Stereotypen mal hilfreich

Ich versuche ja, mein Leben möglichst vorurteilsfrei zu führen, was mir immer häufiger auch mißlingt. Daher war ich irgendwie heimlich froh, den russischen Akzent meines Gegenübers heute am Telefon zu hören, als ich auf der Suche nach einem behandelnden Zahnarzt war, der mir meinen klagenden Weisheitszahn rausreißen konnte. Ich wollte keine Röntgenbilder, keine Voruntersuchung, keine Überweisung zum Chirurgen – raus sollte er, mehr nicht.

Prima, dachte ich. Von russischen Ärzten hat man ja in allen James Bond Filmen dieser Erde bisher nur Gutes gehört. Der wird sich nicht so zimperlich haben. Kennt man ja, den Russen: "Towarisch, den Zahn nehm’ ich Ihnen dem Löffel hier raus…" – genau das, was ich suche.

Als ich dann jedoch die eher zierliche Frau sah, die meine Zahnärztin war, kamen mir doch Zweifel, ob sie sich als so resolut erweisen würde, wie ich es jetzt brauchte.

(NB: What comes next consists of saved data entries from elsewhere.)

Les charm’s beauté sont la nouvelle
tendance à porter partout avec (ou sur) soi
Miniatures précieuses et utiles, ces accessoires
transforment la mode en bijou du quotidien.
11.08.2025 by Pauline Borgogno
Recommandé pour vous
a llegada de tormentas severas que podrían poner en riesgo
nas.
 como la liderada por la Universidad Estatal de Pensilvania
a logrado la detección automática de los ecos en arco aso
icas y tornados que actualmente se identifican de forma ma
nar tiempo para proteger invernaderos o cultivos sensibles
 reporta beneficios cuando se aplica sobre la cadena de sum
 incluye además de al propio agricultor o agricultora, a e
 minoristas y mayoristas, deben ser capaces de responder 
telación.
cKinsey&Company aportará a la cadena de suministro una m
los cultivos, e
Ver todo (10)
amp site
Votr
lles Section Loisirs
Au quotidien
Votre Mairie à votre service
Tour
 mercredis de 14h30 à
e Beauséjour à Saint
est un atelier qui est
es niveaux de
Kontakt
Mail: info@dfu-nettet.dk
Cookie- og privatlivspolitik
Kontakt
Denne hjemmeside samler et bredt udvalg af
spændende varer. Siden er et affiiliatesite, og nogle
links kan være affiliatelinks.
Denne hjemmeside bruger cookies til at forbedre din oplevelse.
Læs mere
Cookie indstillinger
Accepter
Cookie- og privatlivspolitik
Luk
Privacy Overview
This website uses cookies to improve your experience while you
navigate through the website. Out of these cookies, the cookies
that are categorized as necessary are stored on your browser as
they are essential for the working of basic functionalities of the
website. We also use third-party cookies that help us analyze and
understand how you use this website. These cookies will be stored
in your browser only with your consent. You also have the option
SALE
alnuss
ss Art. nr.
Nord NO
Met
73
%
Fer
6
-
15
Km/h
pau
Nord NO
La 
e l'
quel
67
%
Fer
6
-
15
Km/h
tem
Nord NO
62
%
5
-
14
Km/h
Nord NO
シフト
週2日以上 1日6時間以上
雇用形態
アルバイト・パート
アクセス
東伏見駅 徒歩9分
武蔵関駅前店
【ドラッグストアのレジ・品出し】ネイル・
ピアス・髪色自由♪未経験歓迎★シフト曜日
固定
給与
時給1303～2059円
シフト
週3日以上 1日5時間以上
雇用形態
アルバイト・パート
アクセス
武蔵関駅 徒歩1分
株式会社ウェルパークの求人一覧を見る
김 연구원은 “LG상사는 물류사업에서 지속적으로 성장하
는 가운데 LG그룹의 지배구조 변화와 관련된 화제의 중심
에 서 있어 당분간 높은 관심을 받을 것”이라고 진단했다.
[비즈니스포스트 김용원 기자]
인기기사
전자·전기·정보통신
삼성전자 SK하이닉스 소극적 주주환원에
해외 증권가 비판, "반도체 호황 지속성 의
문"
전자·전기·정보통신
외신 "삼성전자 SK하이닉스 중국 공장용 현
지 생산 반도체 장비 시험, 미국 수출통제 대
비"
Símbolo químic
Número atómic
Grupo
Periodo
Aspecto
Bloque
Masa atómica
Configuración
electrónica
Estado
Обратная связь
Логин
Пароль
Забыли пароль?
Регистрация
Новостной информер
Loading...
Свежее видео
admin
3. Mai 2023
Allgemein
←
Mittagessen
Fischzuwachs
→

Vielleicht war sie ja eine von den Russinnen, die dieser ganze Umbruch weich gemacht hat. ich sah mich schon mit der Überweisung konfrontriert: "Brüderchen, da kann ich gar nix für Dich machen – da musst Du zu Genosse Chirurg.". Na prima.

Doch nach einem (!) kurzem Blick hörte ich die Worte, die ich erhofft hatte: "Der Zahn muss raus. Der hat keinen Sinn.".

Noch nie hat mich ein deutscher Zahnarzt so überzeugend über die Notwendigkeit einer Behandlung aufgeklärt. Immer dieses Rumgerede mit logischen Argumenten und allem – alles Unsinn. "Der Zahn muss raus. Der hat keinen Sinn." – fertig.

20 Jahre James Bond waren eben doch nicht nur umsonst.

Nur blöd, dass ich mir jetzt ständig auf die Zunge beiße.